Eventually, the scars of the last couple weeks will heal. Friedgen will walk away knowing he did what he could even if he couldn't match the supernova of his first three seasons.
He's the third-winningest coach in school history, and he remained on the job twice as long as anyone realistically expected upon his hire. At some point, the committee that votes on the school's athletics hall of fame will be wise enough to grant Friedgen admission. When it does, an event that often goes unnoticed will be part of a fascinating and memorable weekend.
Fans, too, will some day look past the midpack performance of the last seven years (43-42 in that span entering Wednesday's game against East Carolina) and realize the overall body of work stands up well. Maryland football was a complete afterthought when Friedgen was hired in November 2000. Today, eight wins and a bowl trip is usually a realistic annual expectation. That's progress for a program.
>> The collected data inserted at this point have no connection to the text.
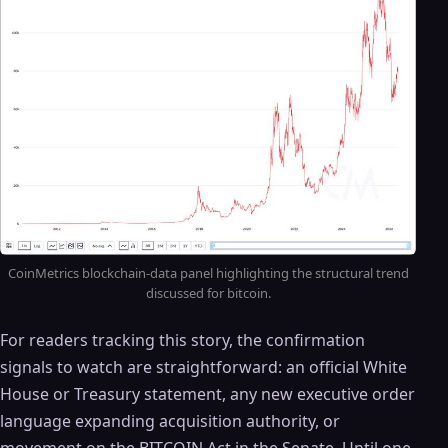
CoinMetrics blockchain-data panel highlighting the structural trend
discussed for bitcoin.
For readers tracking this story, the confirmation
signals to watch are straightforward: an official White
House or Treasury statement, any new executive order
language expanding acquisition authority, or
movement on the BITCOIN Act in the Senate. Until one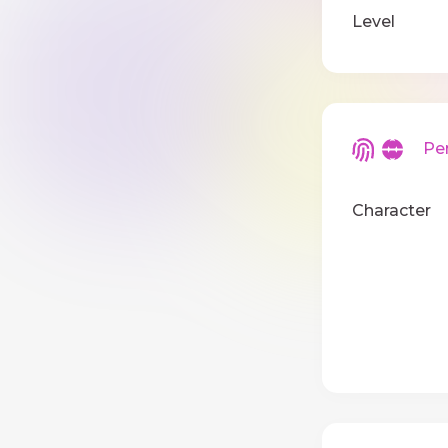
Level
Pers
Character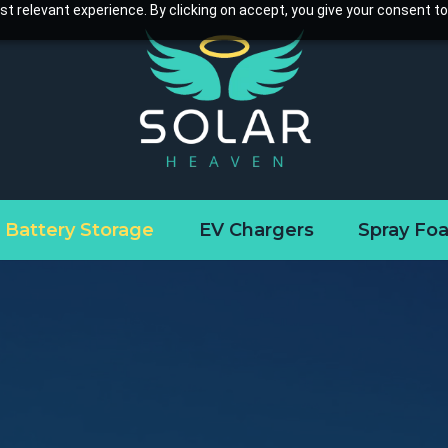
t relevant experience. By clicking on accept, you give your consent to
Battery Storage
EV Chargers
Spray Fo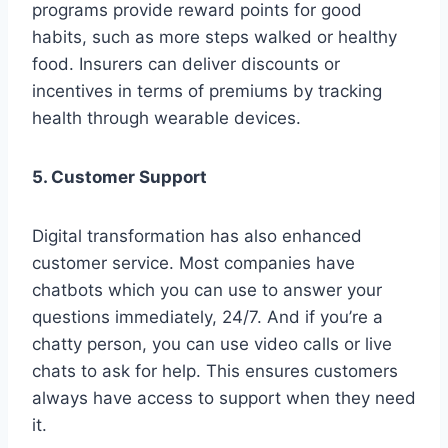
programs provide reward points for good
habits, such as more steps walked or healthy
food. Insurers can deliver discounts or
incentives in terms of premiums by tracking
health through wearable devices.
5. Customer Support
Digital transformation has also enhanced
customer service. Most companies have
chatbots which you can use to answer your
questions immediately, 24/7. And if you’re a
chatty person, you can use video calls or live
chats to ask for help. This ensures customers
always have access to support when they need
it.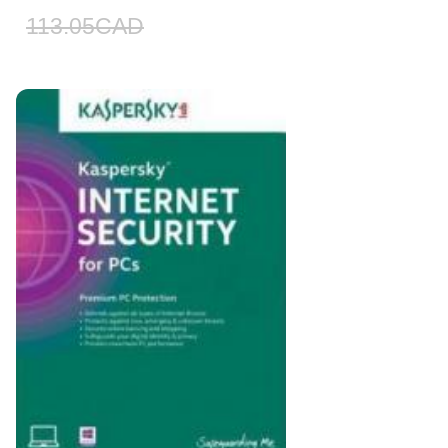
113.05
CAD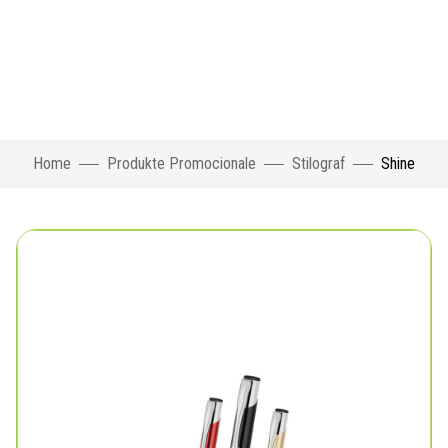
Home
Produkte Promocionale
Stilograf
Shine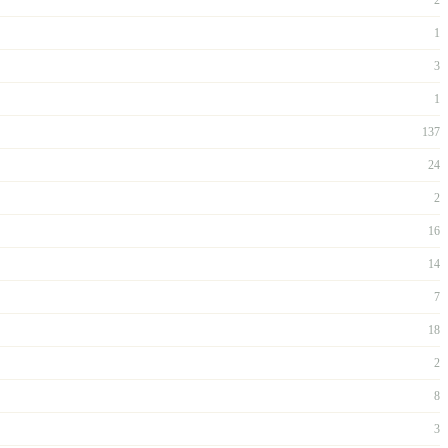
1
3
1
137
24
2
16
14
7
18
2
8
3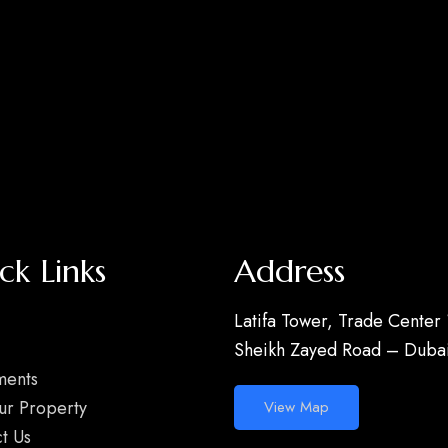
ck Links
Address
Latifa Tower, Trade Center 
Sheikh Zayed Road – Dubai
ments
our Property
View Map
t Us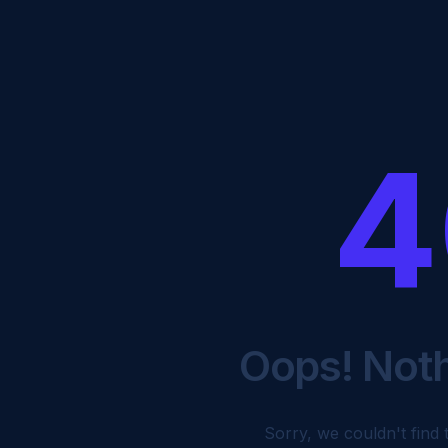
4
Oops! Not
Sorry, we couldn't find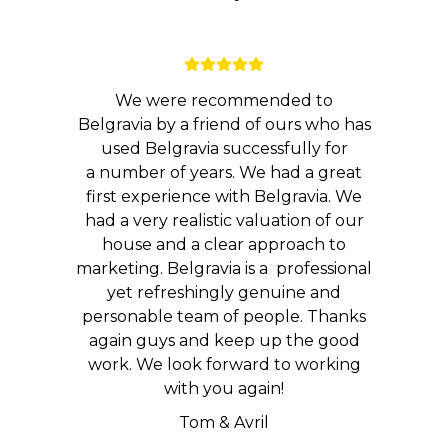
We were recommended to
Belgravia by a friend of ours who has
used Belgravia successfully for
a number of years. We had a great
first experience with Belgravia. We
had a very realistic valuation of our
house and a clear approach to
marketing. Belgravia is a professional
yet refreshingly genuine and
personable team of people. Thanks
again guys and keep up the good
work. We look forward to working
with you again!
Tom & Avril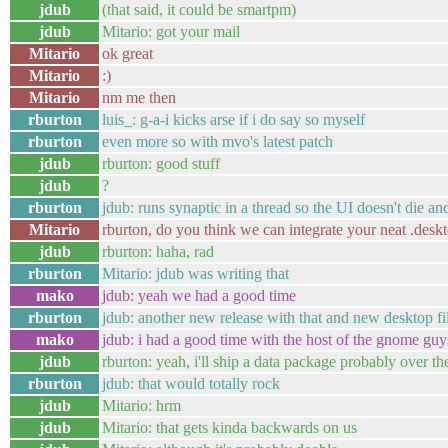
jdub
(that said, it could be smartpm)
jdub
Mitario: got your mail
Mitario
ok great
Mitario
:)
Mitario
nm me then
rburton
luis_: g-a-i kicks arse if i do say so myself
rburton
even more so with mvo's latest patch
jdub
rburton: good stuff
jdub
?
rburton
jdub: runs synaptic in a thread so the UI doesn't die 
Mitario
rburton, do you think we can integrate your neat .desk
jdub
rburton: haha, rad
rburton
Mitario: jdub was writing that
mako
jdub: yeah we had a good time
rburton
jdub: another new release with that and new desktop fi
mako
jdub: i had a good time with the host of the gnome guy
jdub
rburton: yeah, i'll ship a data package probably over 
rburton
jdub: that would totally rock
jdub
Mitario: hrm
jdub
Mitario: that gets kinda backwards on us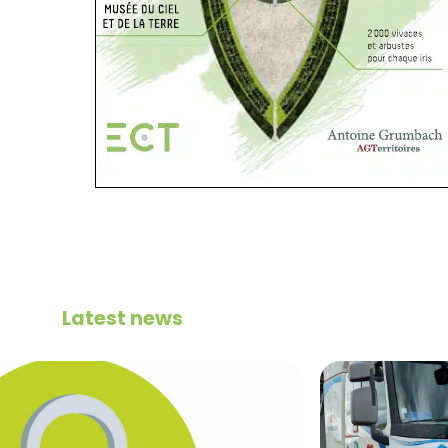
Latest news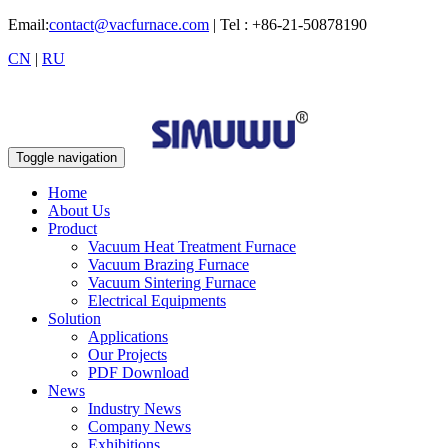
Email:
contact@vacfurnace.com
| Tel : +86-21-50878190
CN
|
RU
Toggle navigation
Home
About Us
Product
Vacuum Heat Treatment Furnace
Vacuum Brazing Furnace
Vacuum Sintering Furnace
Electrical Equipments
Solution
Applications
Our Projects
PDF Download
News
Industry News
Company News
Exhibitions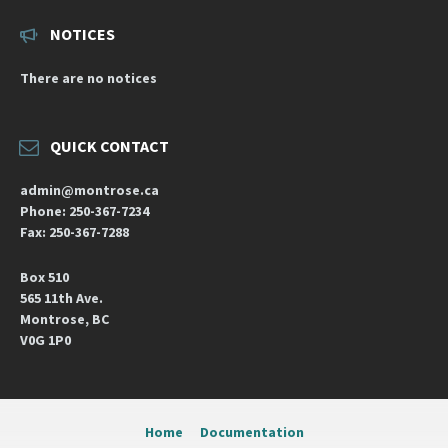
NOTICES
There are no notices
QUICK CONTACT
admin@montrose.ca
Phone: 250-367-7234
Fax: 250-367-7288
Box 510
565 11th Ave.
Montrose, BC
V0G 1P0
Home
Documentation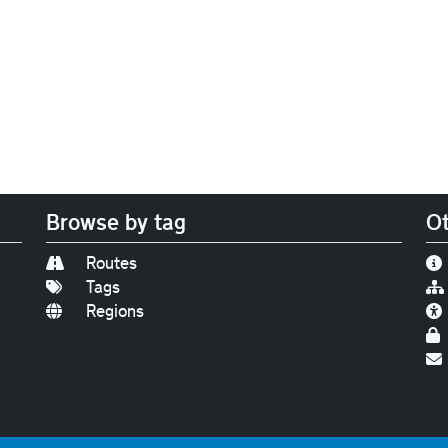
Browse by tag
Ot
Routes
Tags
Regions
Find us on
Bluesky
|
Threads
|
Instagram
|
Youtub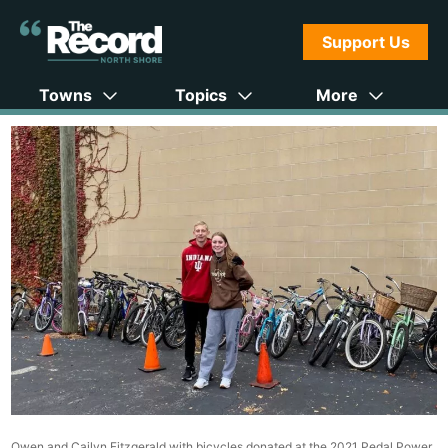
Support Us
Towns
Topics
More
Owen and Cailyn Fitzgerald with bicycles donated at the 2021 Pedal Power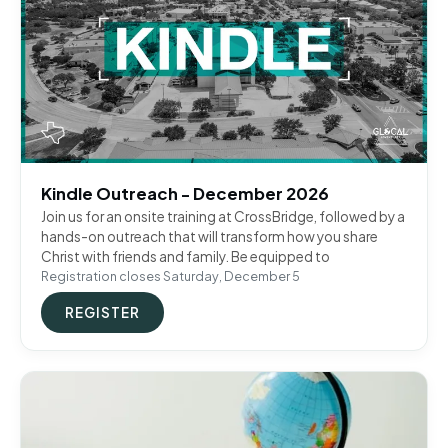
Kindle Outreach - December 2026
Join us for an onsite training at CrossBridge, followed by a
hands-on outreach that will transform how you share
Christ with friends and family. Be equipped to
Registration closes Saturday, December 5
REGISTER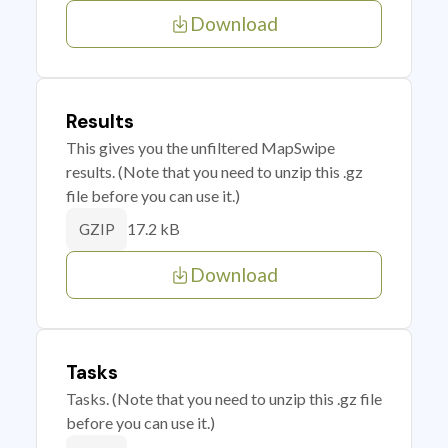
Download
Results
This gives you the unfiltered MapSwipe
results. (Note that you need to unzip this .gz
file before you can use it.)
17.2 kB
GZIP
Download
Tasks
Tasks. (Note that you need to unzip this .gz file
before you can use it.)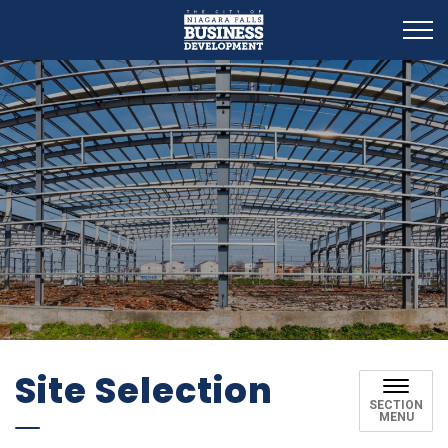
Business Development
Site Selection
SECTION
MENU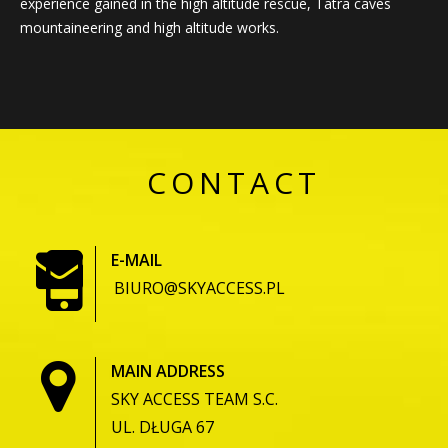
experience gained in the high altitude rescue, Tatra caves
mountaineering and high altitude works.
CONTACT
E-MAIL
BIURO@SKYACCESS.PL
MAIN ADDRESS
SKY ACCESS TEAM S.C.
UL. DŁUGA 67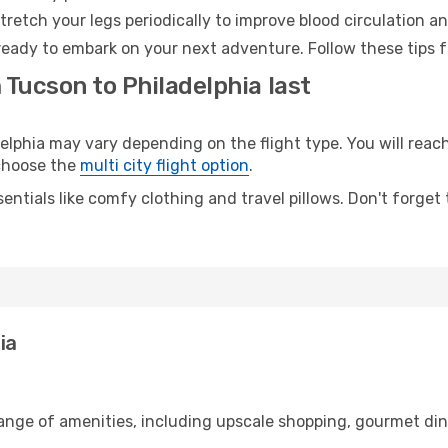
retch your legs periodically to improve blood circulation a
 ready to embark on your next adventure. Follow these tips f
 Tucson to Philadelphia last
phia may vary depending on the flight type. You will reach 
 choose the
multi city flight option
.
entials like comfy clothing and travel pillows. Don't forget
ia
range of amenities, including upscale shopping, gourmet din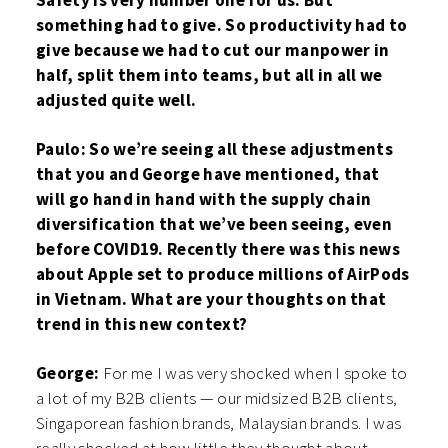
Safety is very number one for us. But
something had to give. So productivity had to
give because we had to cut our manpower in
half, split them into teams, but all in all we
adjusted quite well.
Paulo: So we’re seeing all these adjustments
that you and George have mentioned, that
will go hand in hand with the supply chain
diversification that we’ve been seeing, even
before COVID19. Recently there was this news
about Apple set to produce millions of AirPods
in Vietnam. What are your thoughts on that
trend in this new context?
George:
For me I was very shocked when I spoke to
a lot of my B2B clients — our midsized B2B clients,
Singaporean fashion brands, Malaysian brands. I was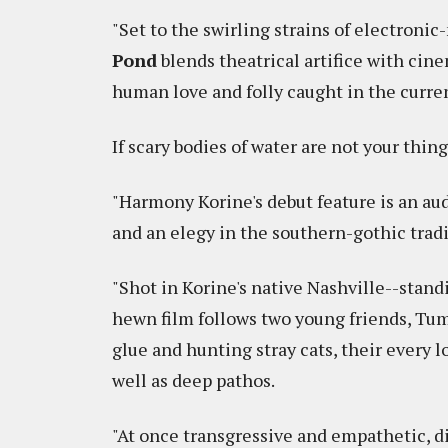
"Set to the swirling strains of electroni
Pond
blends theatrical artifice with cine
human love and folly caught in the current
If scary bodies of water are not your thin
"Harmony Korine's debut feature is an aud
and an elegy in the southern-gothic trad
"Shot in Korine's native Nashville--stand
hewn film follows two young friends, Tu
glue and hunting stray cats, their every 
well as deep pathos.
"At once transgressive and empathetic, d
Uncertainty is perched in the not-too-distant future. The identity of Friedgen's successor remains unknown. So will how Maryland deals with its dicey finances, re-engages fans who have checked out since the Friedgen era hit its apogee and sells a program that appears to be on the upswing to a market that demonstrated it wants 10-win seasons or else it will invest its discretionary income elsewhere.
Friedgen didn't have all those answers. But it's possible no one does.
"I'm telling you," Friedgen told reporters this week while cracking a smile. "You guys are going to miss me."
Probably so. Not bad for a guy who for 31 years figured no one knew he existed.